# What the exercise asks:
Exclude all images and print the entries below exactly.
──────── The data
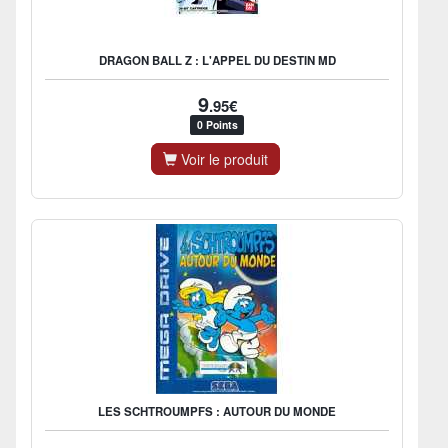
DRAGON BALL Z : L'APPEL DU DESTIN MD
9
.95€
0 Points
Voir le produit
LES SCHTROUMPFS : AUTOUR DU MONDE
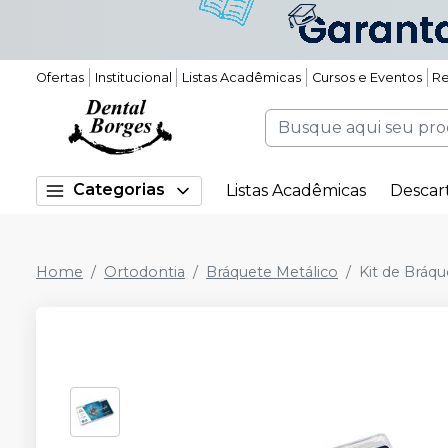
Ofertas
Institucional
Listas Acadêmicas
Cursos e Eventos
Re
Categorias
Listas Acadêmicas
Descar
Home
Ortodontia
Bráquete Metálico
Kit de Bráqu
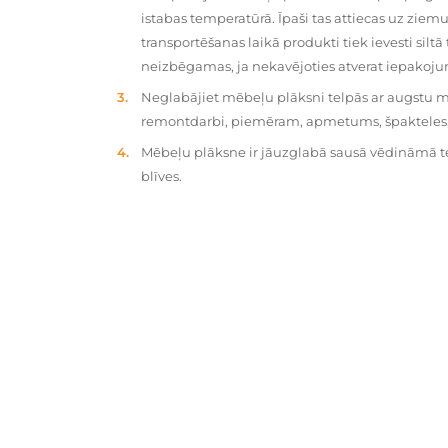
istabas temperatūrā. Īpaši tas attiecas uz zie
transportēšanas laikā produkti tiek ievesti silt
neizbēgamas, ja nekavējoties atverat iepakoj
Neglabājiet mēbeļu plāksni telpās ar augstu mit
remontdarbi, piemēram, apmetums, špakteles, 
Mēbeļu plāksne ir jāuzglabā sausā vēdināmā tel
blīves.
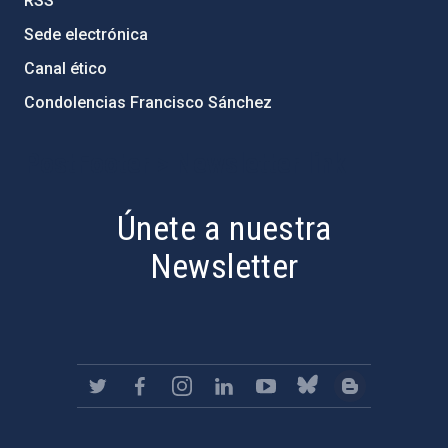
RSS
Sede electrónica
Canal ético
Condolencias Francisco Sánchez
PostFooter > Newsletter link
Únete a nuestra
Newsletter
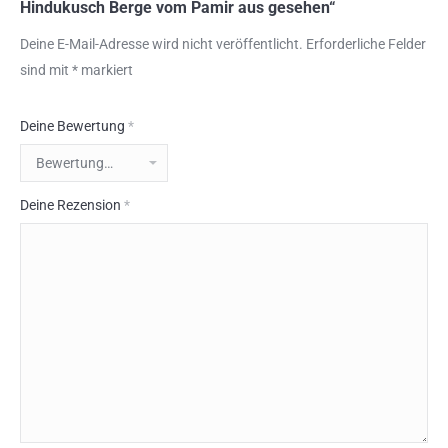
Hindukusch Berge vom Pamir aus gesehen“
Deine E-Mail-Adresse wird nicht veröffentlicht.
Erforderliche Felder
sind mit
*
markiert
Deine Bewertung
*
Deine Rezension
*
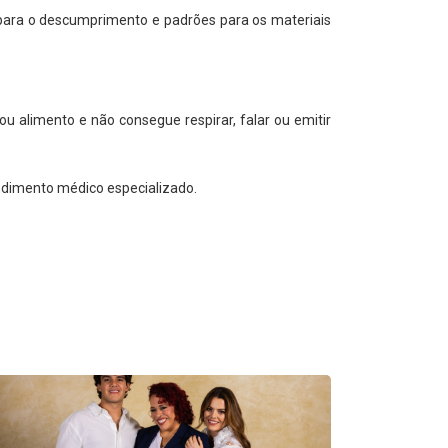
s para o descumprimento e padrões para os materiais
alimento e não consegue respirar, falar ou emitir
endimento médico especializado.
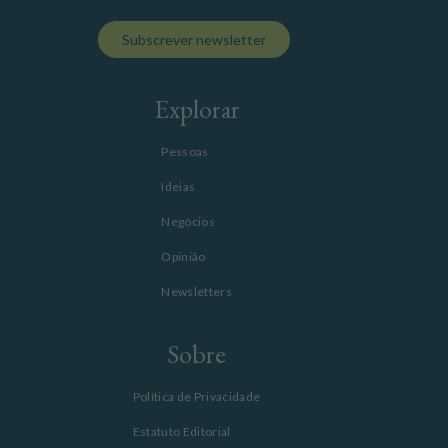
Subscrever newsletter
Explorar
Pessoas
Ideias
Negócios
Opinião
Newsletters
Sobre
Política de Privacidade
Estatuto Editorial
────────────────
# Written solution:
DRAGON BALL Z : L'APPEL DU DESTIN MD
9
.95€
0 Points
Voir le produit
LES SCHTROUMPFS : AUTOUR DU MONDE
Ofertas
Institucional
Listas Acadêmicas
Cursos e Eventos
Re
Categorias
Listas Acadêmicas
Descar
Home
Ortodontia
Bráquete Metálico
Kit de Bráqu
istabas temperatūrā. Īpaši tas attiecas uz zie
transportēšanas laikā produkti tiek ievesti silt
neizbēgamas, ja nekavējoties atverat iepakoj
Neglabājiet mēbeļu plāksni telpās ar augstu mit
remontdarbi, piemēram, apmetums, špakteles, 
Mēbeļu plāksne ir jāuzglabā sausā vēdināmā tel
blīves.
RSS
Sede electrónica
Canal ético
Condolencias Francisco Sánchez
PostFooter > Newsletter link
Únete a nuestra
Newsletter
Hindukusch Berge vom Pamir aus gesehen“
Deine E-Mail-Adresse wird nicht veröffentlicht.
Erforderliche Felder
sind mit
*
markiert
Deine Bewertung
*
Deine Rezension
*
s para o descumprimento e padrões para os materiais
alimento e não consegue respirar, falar ou emitir
endimento médico especializado.
Subscrever newsletter
Explorar
Pessoas
Ideias
Negócios
Opinião
Newsletters
Sobre
Política de Privacidade
Estatuto Editorial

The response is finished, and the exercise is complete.